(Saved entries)
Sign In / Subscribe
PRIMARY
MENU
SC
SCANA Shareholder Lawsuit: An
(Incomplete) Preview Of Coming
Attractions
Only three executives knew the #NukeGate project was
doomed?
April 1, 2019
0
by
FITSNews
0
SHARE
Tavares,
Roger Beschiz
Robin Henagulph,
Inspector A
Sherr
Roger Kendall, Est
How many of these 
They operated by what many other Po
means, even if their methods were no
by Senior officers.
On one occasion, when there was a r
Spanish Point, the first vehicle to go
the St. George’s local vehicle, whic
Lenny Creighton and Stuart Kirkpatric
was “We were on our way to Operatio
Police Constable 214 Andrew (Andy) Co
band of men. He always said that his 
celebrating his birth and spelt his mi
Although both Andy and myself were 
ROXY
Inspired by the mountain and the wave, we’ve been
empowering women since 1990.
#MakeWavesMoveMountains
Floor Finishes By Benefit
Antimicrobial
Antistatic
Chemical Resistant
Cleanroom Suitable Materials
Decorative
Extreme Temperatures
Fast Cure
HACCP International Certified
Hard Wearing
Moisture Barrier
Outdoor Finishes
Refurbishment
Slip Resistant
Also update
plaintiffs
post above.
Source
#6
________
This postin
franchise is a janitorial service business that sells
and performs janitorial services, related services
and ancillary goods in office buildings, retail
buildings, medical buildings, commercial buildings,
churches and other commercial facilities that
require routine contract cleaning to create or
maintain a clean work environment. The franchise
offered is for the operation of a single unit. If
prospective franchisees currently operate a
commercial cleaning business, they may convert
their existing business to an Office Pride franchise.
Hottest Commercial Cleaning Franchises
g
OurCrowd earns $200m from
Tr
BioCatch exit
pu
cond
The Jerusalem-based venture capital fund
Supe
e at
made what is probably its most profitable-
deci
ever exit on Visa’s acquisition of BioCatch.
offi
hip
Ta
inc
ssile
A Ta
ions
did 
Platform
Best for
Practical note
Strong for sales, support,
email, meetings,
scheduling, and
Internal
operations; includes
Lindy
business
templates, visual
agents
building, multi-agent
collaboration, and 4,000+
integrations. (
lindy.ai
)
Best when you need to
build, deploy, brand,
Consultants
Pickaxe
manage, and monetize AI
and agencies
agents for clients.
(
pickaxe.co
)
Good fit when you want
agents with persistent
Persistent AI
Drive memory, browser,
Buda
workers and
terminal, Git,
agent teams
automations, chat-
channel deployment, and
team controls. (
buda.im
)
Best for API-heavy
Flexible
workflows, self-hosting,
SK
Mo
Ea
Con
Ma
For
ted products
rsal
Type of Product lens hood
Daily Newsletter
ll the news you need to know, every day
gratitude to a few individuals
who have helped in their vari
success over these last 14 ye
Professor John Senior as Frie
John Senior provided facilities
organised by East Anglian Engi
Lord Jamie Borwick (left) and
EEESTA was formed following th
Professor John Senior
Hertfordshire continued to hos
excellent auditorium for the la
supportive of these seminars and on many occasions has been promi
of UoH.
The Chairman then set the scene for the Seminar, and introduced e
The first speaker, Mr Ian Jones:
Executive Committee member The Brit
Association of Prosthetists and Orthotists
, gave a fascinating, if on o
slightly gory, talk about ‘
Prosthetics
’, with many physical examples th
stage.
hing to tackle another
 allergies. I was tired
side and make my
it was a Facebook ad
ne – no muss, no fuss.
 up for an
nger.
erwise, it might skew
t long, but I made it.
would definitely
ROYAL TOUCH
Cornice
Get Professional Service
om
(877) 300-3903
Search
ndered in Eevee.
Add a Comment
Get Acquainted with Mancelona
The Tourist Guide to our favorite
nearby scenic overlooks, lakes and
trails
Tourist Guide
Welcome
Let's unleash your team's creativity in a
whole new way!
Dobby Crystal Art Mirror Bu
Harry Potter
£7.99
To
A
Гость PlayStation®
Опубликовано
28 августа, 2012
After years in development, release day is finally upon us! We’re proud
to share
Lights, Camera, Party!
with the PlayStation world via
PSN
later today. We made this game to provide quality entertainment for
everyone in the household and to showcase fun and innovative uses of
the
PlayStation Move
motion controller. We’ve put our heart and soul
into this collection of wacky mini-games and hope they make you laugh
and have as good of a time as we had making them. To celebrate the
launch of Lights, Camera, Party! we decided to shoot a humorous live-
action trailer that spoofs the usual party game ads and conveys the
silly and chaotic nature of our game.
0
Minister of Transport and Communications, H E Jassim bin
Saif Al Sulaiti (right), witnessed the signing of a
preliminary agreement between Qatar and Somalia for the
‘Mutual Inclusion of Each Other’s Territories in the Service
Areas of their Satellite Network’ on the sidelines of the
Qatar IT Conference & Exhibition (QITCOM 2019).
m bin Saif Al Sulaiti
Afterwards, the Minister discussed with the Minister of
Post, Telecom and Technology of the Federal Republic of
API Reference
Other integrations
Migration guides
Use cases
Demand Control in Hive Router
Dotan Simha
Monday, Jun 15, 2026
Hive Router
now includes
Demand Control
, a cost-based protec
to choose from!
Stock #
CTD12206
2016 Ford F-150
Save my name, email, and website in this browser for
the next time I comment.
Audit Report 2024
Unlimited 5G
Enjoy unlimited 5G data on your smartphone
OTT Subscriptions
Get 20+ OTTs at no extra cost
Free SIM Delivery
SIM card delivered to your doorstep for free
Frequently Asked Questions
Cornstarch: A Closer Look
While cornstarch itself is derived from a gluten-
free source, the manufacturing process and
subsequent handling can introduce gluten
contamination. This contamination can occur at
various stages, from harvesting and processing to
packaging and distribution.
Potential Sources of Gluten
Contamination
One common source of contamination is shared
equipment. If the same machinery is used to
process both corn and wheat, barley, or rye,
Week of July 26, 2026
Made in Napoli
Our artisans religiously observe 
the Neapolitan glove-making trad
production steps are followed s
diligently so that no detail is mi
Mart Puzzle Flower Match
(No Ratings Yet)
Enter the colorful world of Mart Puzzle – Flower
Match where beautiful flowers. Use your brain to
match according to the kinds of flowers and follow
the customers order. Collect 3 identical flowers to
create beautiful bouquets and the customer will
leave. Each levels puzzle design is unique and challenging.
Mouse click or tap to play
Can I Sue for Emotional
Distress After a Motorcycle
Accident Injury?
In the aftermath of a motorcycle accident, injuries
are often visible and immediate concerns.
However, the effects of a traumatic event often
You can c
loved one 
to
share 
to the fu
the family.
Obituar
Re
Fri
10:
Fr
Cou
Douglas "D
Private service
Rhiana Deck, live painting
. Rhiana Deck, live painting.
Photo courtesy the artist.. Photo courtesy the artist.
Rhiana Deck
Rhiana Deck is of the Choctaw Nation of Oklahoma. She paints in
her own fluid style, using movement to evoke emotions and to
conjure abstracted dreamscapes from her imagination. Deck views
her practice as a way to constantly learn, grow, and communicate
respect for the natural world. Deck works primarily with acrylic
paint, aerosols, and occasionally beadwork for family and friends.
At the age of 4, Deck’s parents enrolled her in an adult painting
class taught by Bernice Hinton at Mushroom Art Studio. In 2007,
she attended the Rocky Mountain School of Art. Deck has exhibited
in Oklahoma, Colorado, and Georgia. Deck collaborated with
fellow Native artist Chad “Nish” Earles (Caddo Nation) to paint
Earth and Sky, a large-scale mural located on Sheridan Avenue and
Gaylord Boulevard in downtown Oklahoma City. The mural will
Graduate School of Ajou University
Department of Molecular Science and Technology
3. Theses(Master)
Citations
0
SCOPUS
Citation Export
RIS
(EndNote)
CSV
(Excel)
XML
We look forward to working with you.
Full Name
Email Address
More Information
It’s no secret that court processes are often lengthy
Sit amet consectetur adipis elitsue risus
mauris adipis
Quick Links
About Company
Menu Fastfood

— Work to be completed —
Repeat the records above exactly, from the first line to the last.

— Answer box —
Sign In / Subscribe
PRIMARY
MENU
SC
SCANA Shareholder Lawsuit: An
(Incomplete) Preview Of Coming
Attractions
Only three executives knew the #NukeGate project was
doomed?
April 1, 2019
0
by
FITSNews
0
SHARE
Tavares,
Roger Beschiz
Robin Henagulph,
Inspector A
Sherr
Roger Kendall, Est
How many of these 
They operated by what many other Po
means, even if their methods were no
by Senior officers.
On one occasion, when there was a r
Spanish Point, the first vehicle to go
the St. George’s local vehicle, whic
Lenny Creighton and Stuart Kirkpatric
was “We were on our way to Operatio
Police Constable 214 Andrew (Andy) Co
band of men. He always said that his 
celebrating his birth and spelt his mi
Although both Andy and myself were 
ROXY
Inspired by the mountain and the wave, we’ve been
empowering women since 1990.
#MakeWavesMoveMountains
Floor Finishes By Benefit
Antimicrobial
Antistatic
Chemical Resistant
Cleanroom Suitable Materials
Decorative
Extreme Temperatures
Fast Cure
HACCP International Certified
Hard Wearing
Moisture Barrier
Outdoor Finishes
Refurbishment
Slip Resistant
Also update
plaintiffs
post above.
Source
#6
________
This postin
franchise is a janitorial service business that sells
and performs janitorial services, related services
and ancillary goods in office buildings, retail
buildings, medical buildings, commercial buildings,
churches and other commercial facilities that
require routine contract cleaning to create or
maintain a clean work environment. The franchise
offered is for the operation of a single unit. If
prospective franchisees currently operate a
commercial cleaning business, they may convert
their existing business to an Office Pride franchise.
Hottest Commercial Cleaning Franchises
g
OurCrowd earns $200m from
Tr
BioCatch exit
pu
cond
The Jerusalem-based venture capital fund
Supe
e at
made what is probably its most profitable-
deci
ever exit on Visa’s acquisition of BioCatch.
offi
hip
Ta
inc
ssile
A Ta
ions
did 
Platform
Best for
Practical note
Strong for sales, support,
email, meetings,
scheduling, and
Internal
operations; includes
Lindy
business
templates, visual
agents
building, multi-agent
collaboration, and 4,000+
integrations. (
lindy.ai
)
Best when you need to
build, deploy, brand,
Consultants
Pickaxe
manage, and monetize AI
and agencies
agents for clients.
(
pickaxe.co
)
Good fit when you want
agents with persistent
Persistent AI
Drive memory, browser,
Buda
workers and
terminal, Git,
agent teams
automations, chat-
channel deployment, and
team controls. (
buda.im
)
Best for API-heavy
Flexible
workflows, self-hosting,
SK
Mo
Ea
Con
Ma
For
ted products
rsal
Type of Product lens hood
Daily Newsletter
ll the news you need to know, every day
gratitude to a few individuals
who have helped in their vari
success over these last 14 ye
Professor John Senior as Frie
John Senior provided facilities
organised by East Anglian Engi
Lord Jamie Borwick (left) and
EEESTA was formed following th
Professor John Senior
Hertfordshire continued to hos
excellent auditorium for the la
supportive of these seminars and on many occasions has been promi
of UoH.
The Chairman then set the scene for the Seminar, and introduced e
The first speaker, Mr Ian Jones:
Executive Committee member The Brit
Association of Prosthetists and Orthotists
, gave a fascinating, if on o
slightly gory, talk about ‘
Prosthetics
’, with many physical examples th
stage.
hing to tackle another
 allergies. I was tired
side and make my
it was a Facebook ad
ne – no muss, no fuss.
 up for an
nger.
erwise, it might skew
t long, but I made it.
would definitely
ROYAL TOUCH
Cornice
Get Professional Service
om
(877) 300-3903
Search
ndered in Eevee.
Add a Comment
Get Acquainted with Mancelona
The Tourist Guide to our favorite
nearby scenic overlooks, lakes and
trails
Tourist Guide
Welcome
Let's unleash your team's creativity in a
whole new way!
Dobby Crystal Art Mirror Bu
Harry Potter
£7.99
To
A
Гость PlayStation®
Опубликовано
28 августа, 2012
After years in development, release day is finally upon us! We’re proud
to share
Lights, Camera, Party!
with the PlayStation world via
PSN
later today. We made this game to provide quality entertainment for
everyone in the household and to showcase fun and innovative uses of
the
PlayStation Move
motion controller. We’ve put our heart and soul
into this collection of wacky mini-games and hope they make you laugh
and have as good of a time as we had making them. To celebrate the
launch of Lights, Camera, Party! we decided to shoot a humorous live-
action trailer that spoofs the usual party game ads and conveys the
silly and chaotic nature of our game.
0
Minister of Transport and Communications, H E Jassim bin
Saif Al Sulaiti (right), witnessed the signing of a
preliminary agreement between Qatar and Somalia for the
‘Mutual Inclusion of Each Other’s Territories in the Service
Areas of their Satellite Network’ on the sidelines of the
Qatar IT Conference & Exhibition (QITCOM 2019).
m bin Saif Al Sulaiti
Afterwards, the Minister discussed with the Minister of
Post, Telecom and Technology of the Federal Republic of
API Reference
Other integrations
Migration guides
Use cases
Demand Control in Hive Router
Dotan Simha
Monday, Jun 15, 2026
Hive Router
now includes
Demand Control
, a cost-based protec
to choose from!
Stock #
CTD12206
2016 Ford F-150
Save my name, email, and website in this browser for
the next time I comment.
Audit Report 2024
Unlimited 5G
Enjoy unlimited 5G data on your smartphone
OTT Subscriptions
Get 20+ OTTs at no extra cost
Free SIM Delivery
SIM card delivered to your doorstep for free
Frequently Asked Questions
Cornstarch: A Closer Look
While cornstarch itself is derived from a gluten-
free source, the manufacturing process and
subsequent handling can introduce gluten
contamination. This contamination can occur at
various stages, from harvesting and processing to
packaging and distribution.
Potential Sources of Gluten
Contamination
One common source of contamination is shared
equipment. If the same machinery is used to
process both corn and wheat, barley, or rye,
Week of July 26, 2026
Made in Napoli
Our artisans religiously observe 
the Neapolitan glove-making trad
production steps are followed s
diligently so that no detail is mi
Mart Puzzle Flower Match
(No Ratings Yet)
Enter the colorful world of Mart Puzzle – Flower
Match where beautiful flowers. Use your brain to
match according to the kinds of flowers and follow
the customers order. Collect 3 identical flowers to
create beautiful bouquets and the customer will
leave. Each levels puzzle design is unique and challenging.
Mouse click or tap to play
Can I Sue for Emotional
Distress After a Motorcycle
Accident Injury?
In the aftermath of a motorcycle accident, injuries
are often visible and immediate concerns.
However, the effects of a traumatic event often
You can c
loved one 
to
share 
to the fu
the family.
Obituar
Re
Fri
10:
Fr
Cou
Douglas "D
Private service
Rhiana Deck, live painting
. Rhiana Deck, live painting.
Photo courtesy the artist.. Photo courtesy the artist.
Rhiana Deck
Rhiana Deck is of the Choctaw Nation of Oklahoma. She paints in
her own fluid style, using movement to evoke emotions and to
conjure abstracted dreamscapes from her imagination. Deck views
her practice as a way to constantly learn, grow, and communicate
respect for the natural world. Deck works primarily with acrylic
paint, aerosols, and occasionally beadwork for family and friends.
At the age of 4, Deck’s parents enrolled her in an adult painting
class taught by Bernice Hinton at Mushroom Art Studio. In 2007,
she attended the Rocky Mountain School of Art. Deck has exhibited
in Oklahoma, Colorado, and Georgia. Deck collaborated with
fellow Native artist Chad “Nish” Earles (Caddo Nation) to paint
Earth and Sky, a large-scale mural located on Sheridan Avenue and
Gaylord Boulevard in downtown Oklahoma City. The mural will
Graduate School of Ajou University
Department of Molecular Science and Technology
3. Theses(Master)
Citations
0
SCOPUS
Citation Export
RIS
(EndNote)
CSV
(Excel)
XML
We look forward to working with you.
Full Name
Email Address
More Information
It’s no secret that court processes are often lengthy
Sit amet consectetur adipis elitsue risus
mauris adipis
Quick Links
About Company
Menu Fastfood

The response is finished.